13. Do not... choose anodyne titles. Some extremely good organisations perhaps fail to attract media interest because their names/titles are so bland, general and lacking in statement-creation that they sound unbelievably boring, even if the content ought to prove otherwise.

14. Do not...try to cultivate a 'friendship' with a critic imagining that they'll give you good reviews. A true friend will tell you exactly what he/she thinks. And you mightn't like it and you might be upset. So might they. Chances are they'll have seen straight through you long before then in any case.

15. Do not... have a conversation that goes like this: "Darling, how are you? I was so worried! I saw your note saying you were off sick and didn't want calls, I hope you're feeling better?...Oh, I'm sorry - you need more time? Well, at least it's sunny, and oh, by the way, we've got a concert on Thursday, if you fancied coming along - not to review it, of course, purely for a nice evening out...our soprano is really amazing, she has a fantastic story to tell about how she sang Isolde the night her dog died...but I only called to see how you were...." (Yeah, right...). If a journalist ever claims to be off sick, they mean it. Most of us are freelance and can't afford to take 'sickies'. And if we say "please don't call for three weeks," we won't like it if you do.

16. Do not...fail to address someone by name, or fail to say 'please'. Old-fashioned? Yes, but there's a reason people used to do these things. "People give concert: consider feature or review" goes straight to SPAM because it's no way to accost a hack in her own home.

17. Do not...take anyone or anything for granted, and do not regard yourself as entitled to anything at any time. (Actually, this applies to all of us, no matter our profession. A principle for living.)

18. Do not...be indiscreet. If you slept with anyone in order to get that concert, make sure nobody ever finds out (eg, check that he doesn't buy all his girlfriends the same hat; and make sure you hide his Christmas cards).
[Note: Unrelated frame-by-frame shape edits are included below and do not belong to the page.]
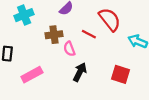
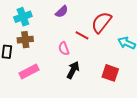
red semicircle: (110, 19) -> (101, 22), turned -105
brown cross: (54, 35) -> (25, 40), moved

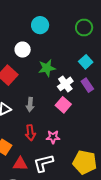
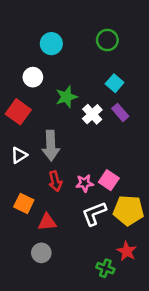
gray arrow: (30, 105) -> (51, 146), size x1.6
pink square: (63, 105) -> (109, 180), moved
white L-shape: (43, 163) -> (94, 214), moved

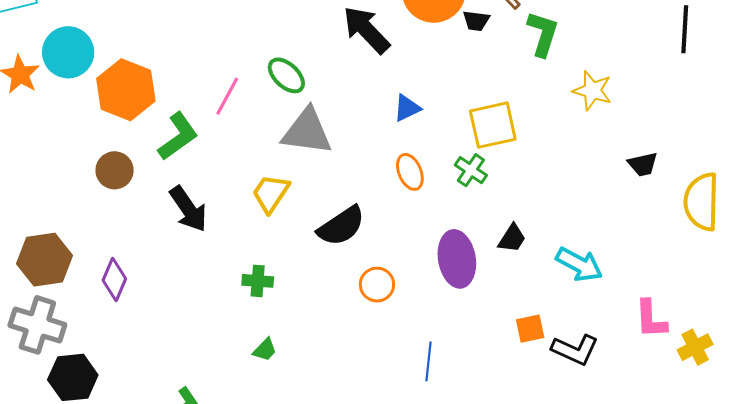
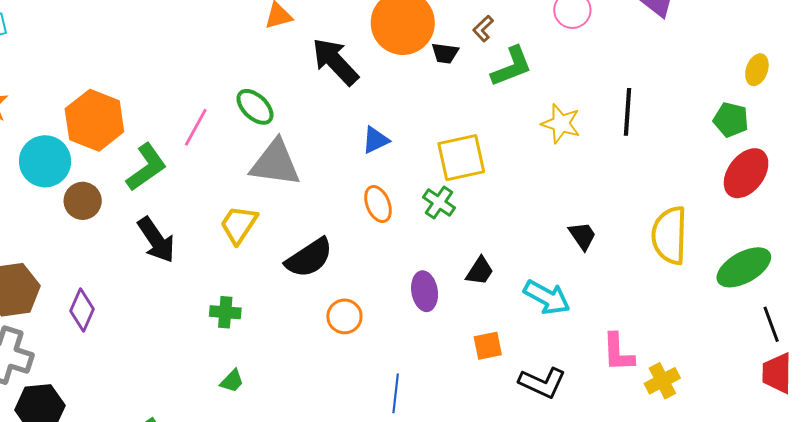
black line: (685, 29) -> (628, 112), moved
green L-shape: (543, 34) -> (512, 67), turned 51
cyan circle: (68, 52) -> (45, 161), moved
black trapezoid: (643, 164) -> (582, 236), moved, turned -112
purple ellipse: (457, 259) -> (425, 291), size x0.7
orange square: (530, 329) -> (488, 346), moved

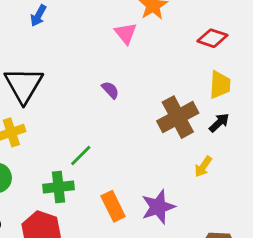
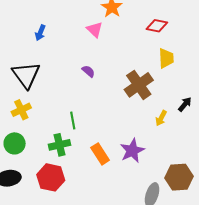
blue arrow: (38, 16) -> (40, 33), moved
black arrow: (219, 123) -> (185, 104), moved
green line: (81, 156) -> (73, 120), turned -48

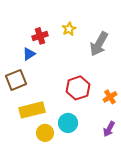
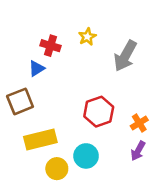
red cross: (40, 36) -> (51, 46), turned 35
purple arrow: (109, 129) -> (138, 151), moved

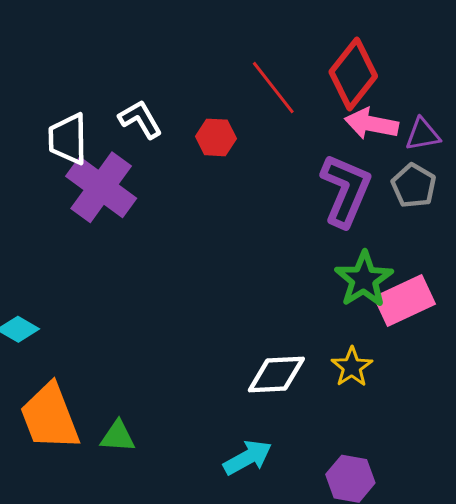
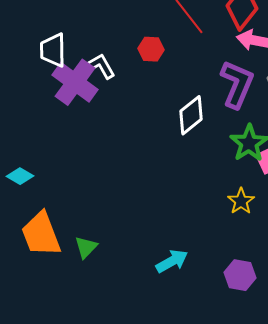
white L-shape: (140, 119) -> (101, 66), moved
white diamond: (276, 374) -> (191, 115), moved, turned -36
green triangle: (118, 436) -> (86, 247), turned -50

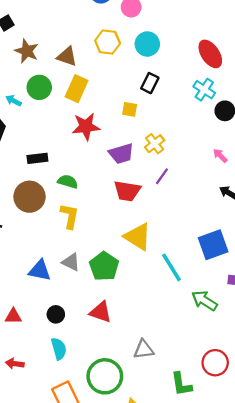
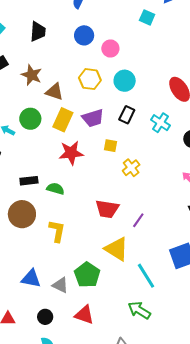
brown star: (27, 51) -> (32, 75), moved
cyan cross: (204, 90) -> (160, 123), moved
yellow square: (130, 109) -> (110, 146), moved
purple trapezoid: (121, 154) -> (93, 118), moved
purple line: (162, 176) -> (138, 220), moved
green semicircle: (68, 182) -> (55, 189), moved
gray triangle: (71, 262) -> (60, 285), moved
green arrow: (204, 301) -> (139, 310), moved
If you are indiscreet you might indeed end up with coverage. The wrong kind of coverage. Possibly in the wrong kind of newspaper.

19. Do not... offer press tickets to someone who lives in another country unless you're also willing to pay their travel and accommodation. Otherwise, see point #10. in yesterday's post.

20. Do not... send impersonal notes saying "I'd be grateful for any publicity for the attached...". Of course you would be. So would everyone else who's trying to publicise their stuff. You're asking for free help, remember. If you're that grateful, buy an advert. And don't be surprised if someone rings you up wanting to sell you one.

21. Do not...misuse social networking. Facebook, Twitter, etc are great for spreading the word about what you're doing, making new friends, staying in touch etc - but they're not appropriate for direct personal approaches re coverage. Don't be surprised if jaunty tweets saying "hey! revu mi konzert 2nite" get short shrift.

22. Do not...betray the fact that you know sod-all about the music you're trying to sell. Did I ever tell you about the 1980s record company exec - newly employed, from a background in an unrelated industry - who'd suddenly learned Tchaikovsky was gay and started talking to a roomful of hard-bitten, traditionally-minded music critics about how he was 'developing some Tchaikovsky concepts'?

23. Do not...write furious letters if you get coverage and it's bad. Shit happens. And it happens to everyone at some point. Once a review is out, it's out and unless it contains actual libel (contentious point, that) there's not a lot you can do about it. Thing is, probably nobody will remember it in any case, assuming they even saw it. Get your revenge by doing something utterly marvellous next time. Remember, once your brilliant career is well established worldwide, that reviewer will look really stupid.

24. Do not...underestimate the role played in all this by plain - old - good - luck.